This week an editorial from The Indianapolis Star found its way first into my email box, then my Facebook feed, entitled It’s not complicated — pass LGBT rights. Well, maybe if you live in California, but not in Indiana. One of the main problems the Hoosier state legislators are having with their civil rights bills is with transgender people. As Senate leader David Long (R-Fort Wayne) elsewhere stated, “The ‘T’ (in LGBT) is a stumbling block at the moment.” State Sen. Travis Holdman (R-Markle) “heard concerns” from peer lawmakers, as well as constituents, then took the position that transgender protections should be tabled, then studied at a summer committee. Which, of course, would mean there would be a lot of years between LGB civil rights and T civil rights in the state.
Not that any of the Indiana bills proposed weren’t flawed; the bills all had huge religious exemption carve-outs that make them all troublesome bills to begin with.
There’s a quote from suffragist Alice Paul that seems to apply: “I never doubted that equal rights was the right direction. Most reforms, most problems are complicated. But to me there is nothing complicated about ordinary equality.” That said, when it comes to legislation, there’s nothing ordinary about ordinary equality.
In a piece written for The Advocate by Alison Gill and Brynn Tannehill entitled A User’s Guide to This Year’s Transphobic Legislation, they began by mentioning there were 20 pieces of anti-transgender legislation in 2015, but this year there are 28 pieces – so far. I didn’t need to find that story in my Facebook feed on Groundhog Day. The sheer number of bills year to year in some way reflects the “history repeating itself” aspect of the 1993 Bill Murray comedy by that name, but this story comes with none of the laughter.
Yet another item that found its way into my Facebook feed was the first reported transgender homicide this year. Monica Loera was shot to death early the morning of Jan. 22 in Austin, Texas. The Austin Police Department did what police departments often do, and identified Monica by her birth name, not the name she used in her day-to-day life. The transgender community didn’t even know they lost one of their own until Monica had been dead for about a week.
The alleged killer has already been arrested for first degree murder.
Closer to home in Baldwin Park, Stephen Justin Gonzales was found guilty of first degree murder in the slaying of trans woman Melony Smith in 2013. When Gonzales is sentenced Feb. 11, he’ll be facing 25-to-life for her murder.
Some justice, anyway, to read about in my email inbox.
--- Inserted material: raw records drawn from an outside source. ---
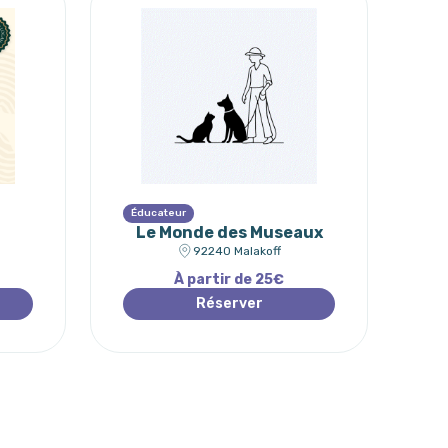
Éducateur
Le Monde des Museaux
92240 Malakoff
À partir de 25€
Réserver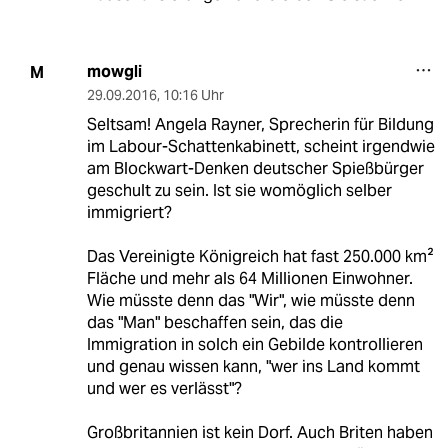
mowgli
M
29.09.2016
,
10:16 Uhr
Seltsam! Angela Rayner, Sprecherin für Bildung
im Labour-Schattenkabinett, scheint irgendwie
am Blockwart-Denken deutscher Spießbürger
geschult zu sein. Ist sie womöglich selber
immigriert?
Das Vereinigte Königreich hat fast 250.000 km²
Fläche und mehr als 64 Millionen Einwohner.
Wie müsste denn das "Wir", wie müsste denn
das "Man" beschaffen sein, das die
Immigration in solch ein Gebilde kontrollieren
und genau wissen kann, "wer ins Land kommt
und wer es verlässt"?
Großbritannien ist kein Dorf. Auch Briten haben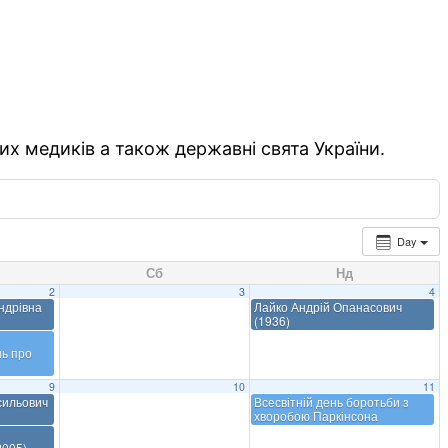
их медиків а також державні свята України.
Day
Сб
Нд
2
3
4
ндрівна
Лайко Андрій Опанасович
(1936)
ь про
9
10
11
сильович
Всесвітній день боротьби з
хворобою Паркінсона
2005)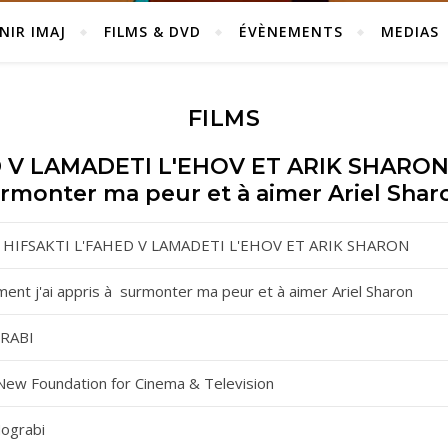
NIR IMAJ
FILMS & DVD
ÉVÈNEMENTS
MEDIAS
FILMS
 V LAMADETI L'EHOV ET ARIK SHARON 
rmonter ma peur et à aimer Ariel Shar
 HIFSAKTI L'FAHED V LAMADETI L'EHOV ET ARIK SHARON
nt j'ai appris à surmonter ma peur et à aimer Ariel Sharon
RABI
New Foundation for Cinema & Television
Mograbi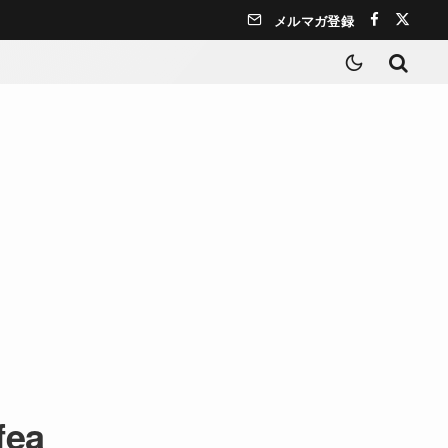
メルマガ登録
fea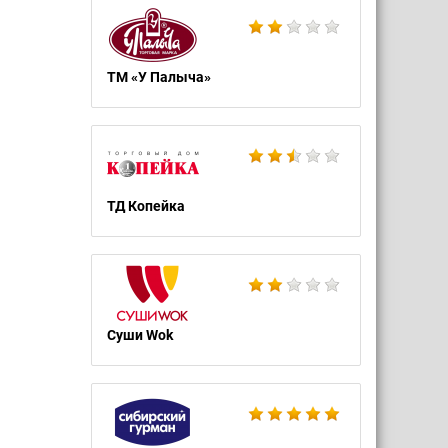
ТМ «У Палыча»
ТД Копейка
Суши Wok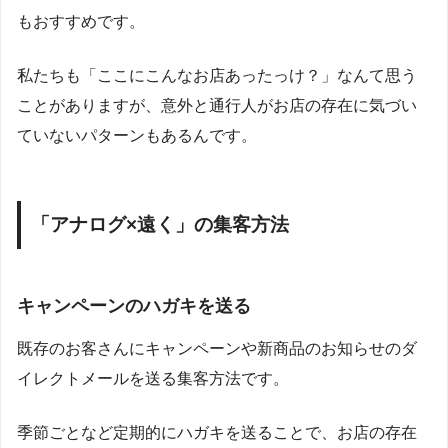
もおすすめです。
私たちも「ここにこんなお店あったっけ？」なんて思う
ことがありますが、意外と通行人がお店の存在に気づい
ていないパターンもあるんです。
「アナログ
×
遠く」の集客方法
キャンペーンのハガキを送る
既存のお客さんにキャンペーンや新商品のお知らせのダ
イレクトメールを送る集客方法です。
季節ごとなど定期的にハガキを送ることで、お店の存在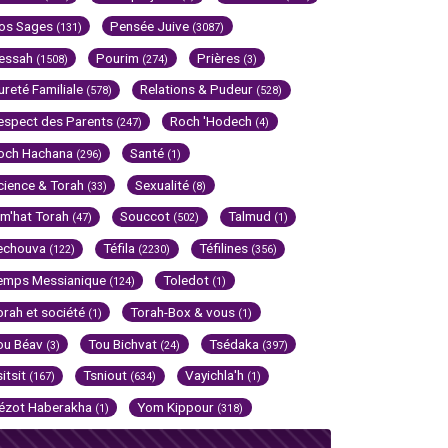
os Sages
Pensée Juive
(131)
(3087)
essah
Pourim
Prières
(1508)
(274)
(3)
ureté Familiale
Relations & Pudeur
(578)
(528)
espect des Parents
Roch 'Hodech
(247)
(4)
och Hachana
Santé
(296)
(1)
cience & Torah
Sexualité
(33)
(8)
im'hat Torah
Souccot
Talmud
(47)
(502)
(1)
echouva
Téfila
Téfilines
(122)
(2230)
(356)
emps Messianique
Toledot
(124)
(1)
orah et société
Torah-Box & vous
(1)
(1)
ou Béav
Tou Bichvat
Tsédaka
(3)
(24)
(397)
sitsit
Tsniout
Vayichla'h
(167)
(634)
(1)
ézot Haberakha
Yom Kippour
(1)
(318)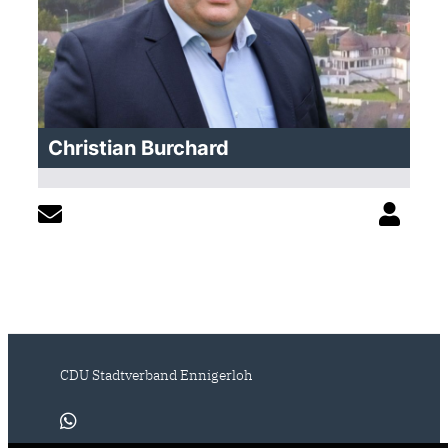
Christian Burchard
CDU Stadtverband Ennigerloh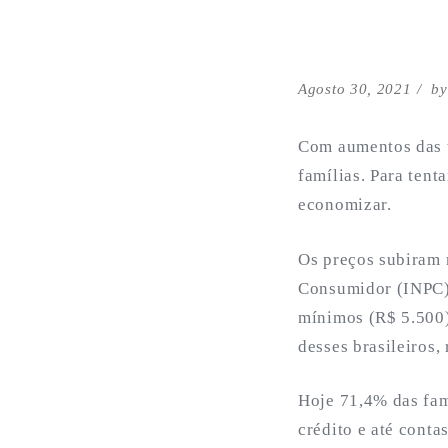
Agosto 30, 2021
b
Com aumentos das t
famílias. Para ten
economizar.
Os preços subiram 
Consumidor (INPC),
mínimos (R$ 5.500)
desses brasileiros,
Hoje 71,4% das fam
crédito e até contas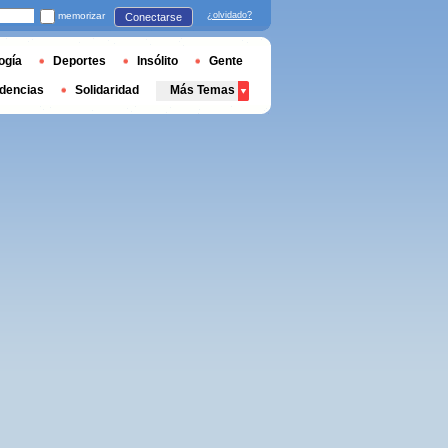
memorizar
¿olvidado?
Conectarse
ogía
Deportes
Insólito
Gente
dencias
Solidaridad
Más Temas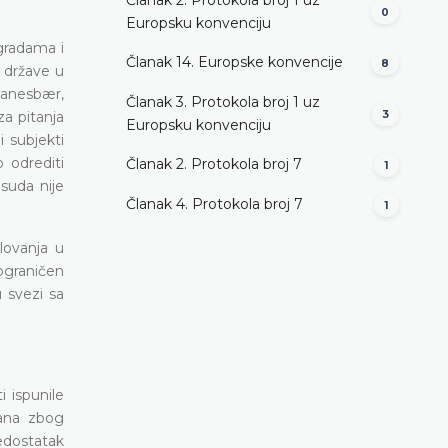
0
Europsku konvenciju
zgradama i
Članak 14. Europske konvencije
8
 države u
kjanesbær,
Članak 3. Protokola broj 1 uz
a pitanja
3
Europsku konvenciju
 subjekti
 odrediti
Članak 2. Protokola broj 7
1
suda nije
Članak 4. Protokola broj 7
1
.
lovanja u
ograničen
u svezi sa
 ispunile
žana zbog
edostatak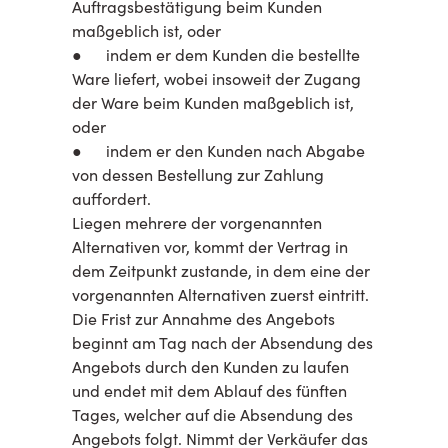
Auftragsbestätigung beim Kunden
maßgeblich ist, oder
● indem er dem Kunden die bestellte
Ware liefert, wobei insoweit der Zugang
der Ware beim Kunden maßgeblich ist,
oder
● indem er den Kunden nach Abgabe
von dessen Bestellung zur Zahlung
auffordert.
Liegen mehrere der vorgenannten
Alternativen vor, kommt der Vertrag in
dem Zeitpunkt zustande, in dem eine der
vorgenannten Alternativen zuerst eintritt.
Die Frist zur Annahme des Angebots
beginnt am Tag nach der Absendung des
Angebots durch den Kunden zu laufen
und endet mit dem Ablauf des fünften
Tages, welcher auf die Absendung des
Angebots folgt. Nimmt der Verkäufer das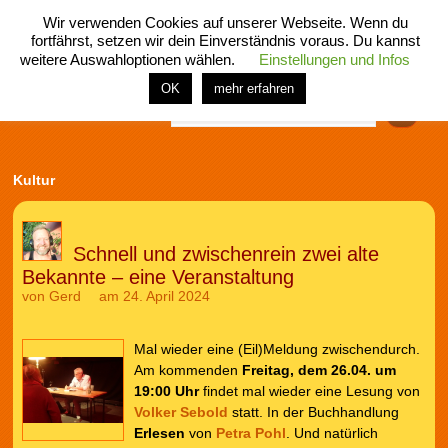
Wir verwenden Cookies auf unserer Webseite. Wenn du
fortfährst, setzen wir dein Einverständnis voraus. Du kannst
weitere Auswahloptionen wählen.
Einstellungen und Infos
menü
home
rubrik
buch
comic
spiel
fotos
shop
OK
mehr erfahren
Finden
Kultur
Schnell und zwischenrein zwei alte
Bekannte – eine Veranstaltung
von
Gerd
am 24. April 2024
Mal wieder eine (Eil)Meldung zwischendurch.
Am kommenden
Freitag, dem 26.04. um
19:00 Uhr
findet mal wieder eine Lesung von
Volker Sebold
statt. In der Buchhandlung
Erlesen
von
Petra Pohl
. Und natürlich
It doesn’t bring Melony back though.
Another story I’m thinking about that flew into my email inbox and Facebook feed was a story about a transgender Girl Scout named Stormi. According to BuzzFeed, Stormi was selling Girl Scout cookies door-to-door in her neighborhood when she knocked on one door three blocks away from her home. A man opened the door, and after she made her pitch, he told her, “Nobody wants to buy cookies from a boy in a dress.”
Stormi didn’t react well to that. She cried to her foster mom Kim. Her foster mother and she moved her sales online to the Girls Scouts’ Digital Cookie, and Stormi wrote, “At my request my family will donate boxes to local foster kids like me!” And then Kim passed the story of Stormi’s experience to a trans family support site, and from there it went viral around social media. By Jan. 28, she’d sold more than 3,000 boxes of cookies; I know I bought a couple of boxes from her.
Stormi is going to remember the unkind thoughts of that man three blocks away from her home, but she’s also going to remember how the community rose up to send her love.
And that’s just what I want to think about at the end of this week: hope and love. I read so many articles on so many LGBT and trans-specific issues, that sometimes I forget that not all of them end badly. At the end of the day or week, there’s still room for love.